Мохнатый от заплат на рясе, схожий на медведя, лезет поп. Кто не посторонился его, тот либо в грязь упал, или получил ссадину на лбу… Длинные, с седыми клочьями, волосы попа прижаты железной цепью наперсного медного креста тяжелого, будто на веригах. Таким патриарх воспрещает держать крест в руке или носить на груди, крест должен быть носим на торели, то и на блюде. Только на Спасском крестце и патриарха не слушают. Поп, сокрушая толпу, басит замогильным с перепоя голосом:

– Чуйте меня, православные! Худое, гугнивое пенье не избирайте, то разве попы? Они же комары с болота. Меня, попа Калину, наймуйте, я когда пою в храме, то свечи меркнут!

Озлясь, попы отвечают Калине:

– Разве ты поп?

– То, крещеные, убоец с большой дороги – явлен в Разбойном приказе.[49]

– Паситесь его, он везен в Москву с приставы!
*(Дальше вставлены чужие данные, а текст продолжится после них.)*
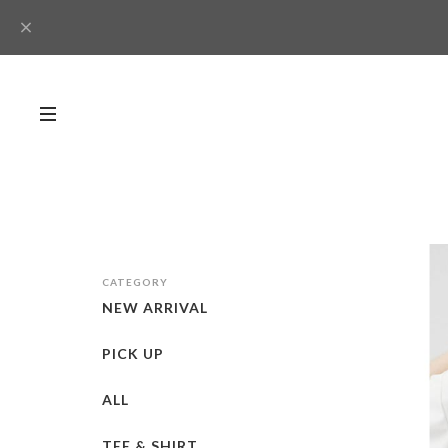
CATEGORY
NEW ARRIVAL
PICK UP
ALL
TEE & SHIRT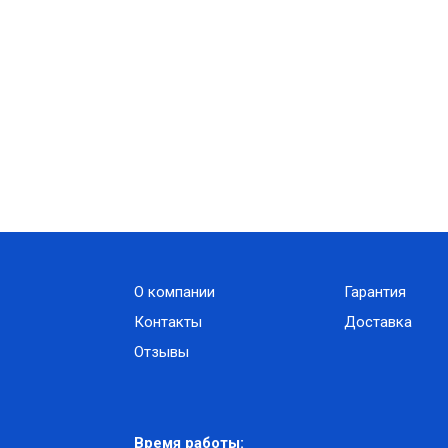
О компании
Гарантия
Контакты
Доставка
Отзывы
Время работы:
А там по краю того же Спасского оврага под большим хмелем трое велегласно поют о кабацком житии:

  • Пьяницы на кабаке живут и попечение имут о приезжих людях  – како бы их облупити и на кабаке пропи-и-ти!
  • И того ради приимут раны и болезни и скорби много-о…
  • Сего ради приношение их Христа ради приимут от рук их денежку и две денежки и, взявши питья, попотчуют его… и егда хмель приезжего человека переможет и разольется…
  • И ведром пива голянских найдет и приимет оружие пьянства и ревностию драки и наложит шлем дурости и примет щит наготы, поострит кулаки на драку!
  • Вооружит лице на бой, пойдут стрелы из поленниц, яко от пружна лука, и камением, бывает, бьем…
  • Пьяница вознегодует и на них целовальник и ярыжные напраслины с батоги проводит…
  • Яко вихор развиет пьяных и, очистя их донага, да на них же утре бесчестие правят, и отпустит их с великою скорбию и ранами…

Те, что трезвее и степеннее, попы, между которыми есть и московские, безместные, собрались особой кучкой у крыльца патриаршей избы. У них наперсные кресты попрятаны за пазуху, только цепочки шейные видны. На попах камилавки старые или скуфьи. У каждого в руках знамя. Маленький попик, не обращая внимания на безобразия, шум и бой пьяных попов, говорит:

– Гляньте, отцы, то безотменно деля лихих дел ходит дьяк и наймует подсудных попов!

– Нужное, бате, нам то? Да, може, он ставленников ищет, хощет попам дать работу…

– То истинно! Поживиться на поповский доход хощет.

– И не дьяк он, батька, что в котыге да с батогом будто дьяк, а глянь под котыгой на кушаке что…

– А что?

– Чернильница, песочница да каптурги[50] с рукописаньем, то подьячий[51], може, он судного приказу судейской ярыга.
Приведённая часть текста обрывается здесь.